Directions: Exact reproduction required: the lines below from the line with "Gelir rekoru yetmedi!" to the line with "sonrası yüzde 10 düştü", both ends included, and no others.

Source data:
BEGIN

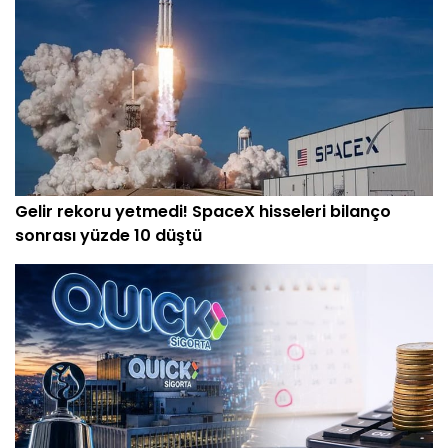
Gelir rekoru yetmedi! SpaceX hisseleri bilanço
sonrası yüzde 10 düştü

END
BEGIN

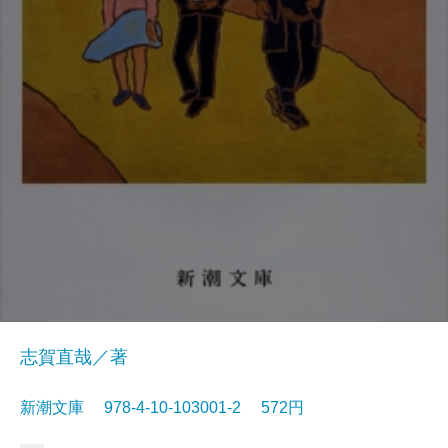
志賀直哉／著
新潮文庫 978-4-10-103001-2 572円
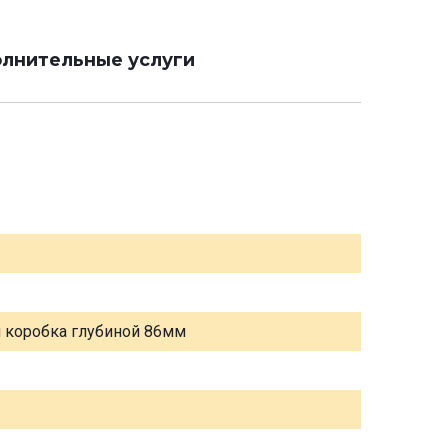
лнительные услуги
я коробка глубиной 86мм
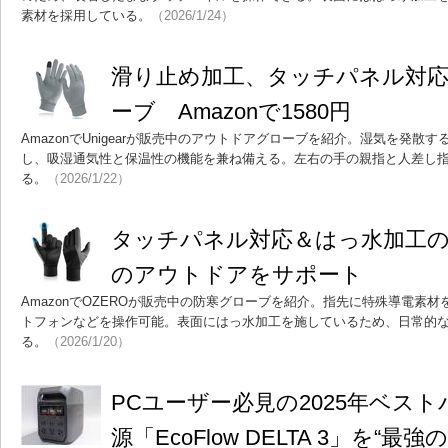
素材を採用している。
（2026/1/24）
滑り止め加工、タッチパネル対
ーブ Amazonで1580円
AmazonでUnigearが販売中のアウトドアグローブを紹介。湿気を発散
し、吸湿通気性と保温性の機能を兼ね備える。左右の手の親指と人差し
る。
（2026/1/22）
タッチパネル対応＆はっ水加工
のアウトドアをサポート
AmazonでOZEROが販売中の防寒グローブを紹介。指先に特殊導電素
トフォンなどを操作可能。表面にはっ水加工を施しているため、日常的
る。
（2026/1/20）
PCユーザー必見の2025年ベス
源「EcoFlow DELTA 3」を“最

END
BEGIN

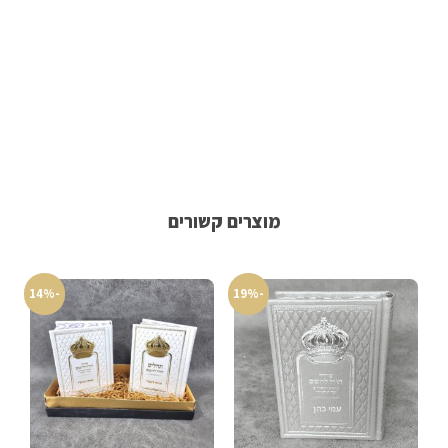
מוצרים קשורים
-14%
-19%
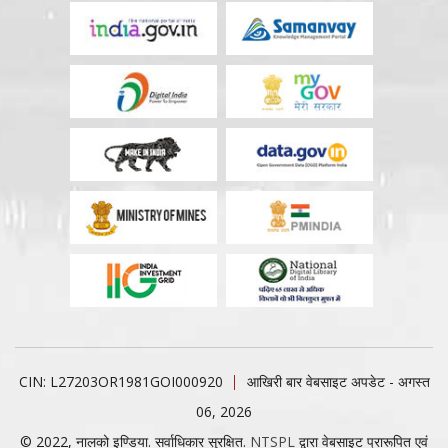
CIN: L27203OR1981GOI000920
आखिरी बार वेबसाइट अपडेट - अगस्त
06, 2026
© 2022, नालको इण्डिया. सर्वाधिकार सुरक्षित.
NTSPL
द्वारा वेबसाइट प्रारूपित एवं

END

Answer below:
Gelir rekoru yetmedi! SpaceX hisseleri bilanço
sonrası yüzde 10 düştü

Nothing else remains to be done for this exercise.